As the Bosnian scholar Igor Stiks wrote in The Guardian:


 “This is not a rebellion of discriminated and ghettoized groups, territorially contained on the outskirts of big cities. It is a rebellion of the whole population that has been subjected to economic impoverishment, social devastation and political destitution.”

The Nobel prize winning Bosnian novelist Ivo Andric, from my years in the area, still the most authoritative source on Bosnian culture, called his homeland, “the land of endless hatreds.” But he also showed in his novels what history has shown, that for every outburst of communal killing and alienation, there are intervening decades when all factions live together civilly.  

Notwithstanding expectable attempts by the political and community “leaders” who have benefited from the dissonance to push their peoples to mindless conflict again, there are signs that many people remember that history, and embrace their capability to live as a single Bosnian nation.

Some people see similar signs in Ukraine, that persistent, consistent political failure and exploitation of historic fault lines have robbed both politicians and fractional populisms of all credibility and allegiance, driving once disparate groups together in a campaign for real democratic, rule of law reform.

Please, God, let it be so.

In the new world of instant, ubiquitous global communication confronting rampant impunity, injustice and inequality, people do find themselves with lots of new, and newly collective power in their hands.  Using it against their political and economic oppressors relentlessly as well as civilly may shift the balance of yet another global struggle.  Call it World War IV (the better one): of common humanity against greed and exploitation.   


1 comment:

  1. Corruption in the Balkans?

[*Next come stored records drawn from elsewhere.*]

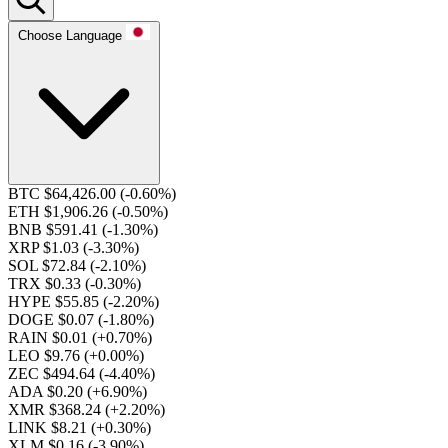
Choose Language
BTC $64,426.00
(-0.60%)
ETH $1,906.26
(-0.50%)
BNB $591.41
(-1.30%)
XRP $1.03
(-3.30%)
SOL $72.84
(-2.10%)
TRX $0.33
(-0.30%)
HYPE $55.85
(-2.20%)
DOGE $0.07
(-1.80%)
RAIN $0.01
(+0.70%)
LEO $9.76
(+0.00%)
ZEC $494.64
(-4.40%)
ADA $0.20
(+6.90%)
XMR $368.24
(+2.20%)
LINK $8.21
(+0.30%)
XLM $0.16
(-3.90%)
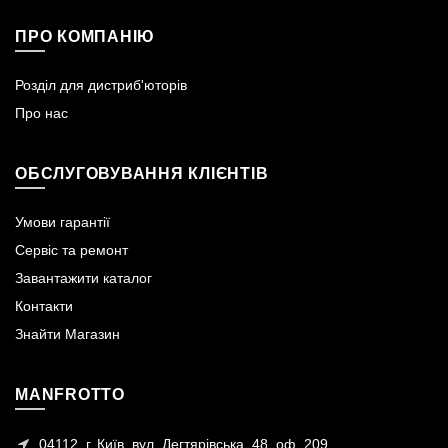
ПРО КОМПАНІЮ
Розділ для дистриб'юторів
Про нас
ОБСЛУГОВУВАННЯ КЛІЄНТІВ
Умови гарантії
Сервіс та ремонт
Завантажити каталог
Контакти
Знайти Магазин
MANFROTTO
04112, г. Київ, вул. Дегтярівська, 48, оф. 209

It is as much in the Balkans DNA as it is in so many other places in the world. Nothing new there. Finding faults in the Dayton accords is a verdict that Richard Holbrooke would agree with. It took the full force of his forceful and unpleasant personality to bring the parties kicking and screaming to the negotiating table and then force an agreement through threats and bribes and yet more threats. But the point is he put an end to the killing. Putting the baddies back in control after conflicts is often a given. See WW II. The losers who have experience at running governments are often the only ones available to put humpty dumpty back together again after a war or similar insurrection has torn a country apart. Looking back the view is bleak, and there were mistakes made. The current demonstrations may or may be a precursor. But there is a somewhat cynical view that says: Its the Balkans with their long history of strife and conflict. Tito held Yugoslavia together with the force of his will (and the size of his army). But once he left the scene the forces that seem destined to split the Balkans took hold, and opportunists like Tudjman and Milosevic raised the nationalists flag ad attendant hatreds to break up the House of Tito and set the peoples against each other. Will it happen again? I doubt it. There are new economic interests that can trump the old madness. Nevertheless it never takes much to bring factions into the streets of any of the Balkan countries, including Greece. That doesn't mean armies need to be sent in to keep the peace.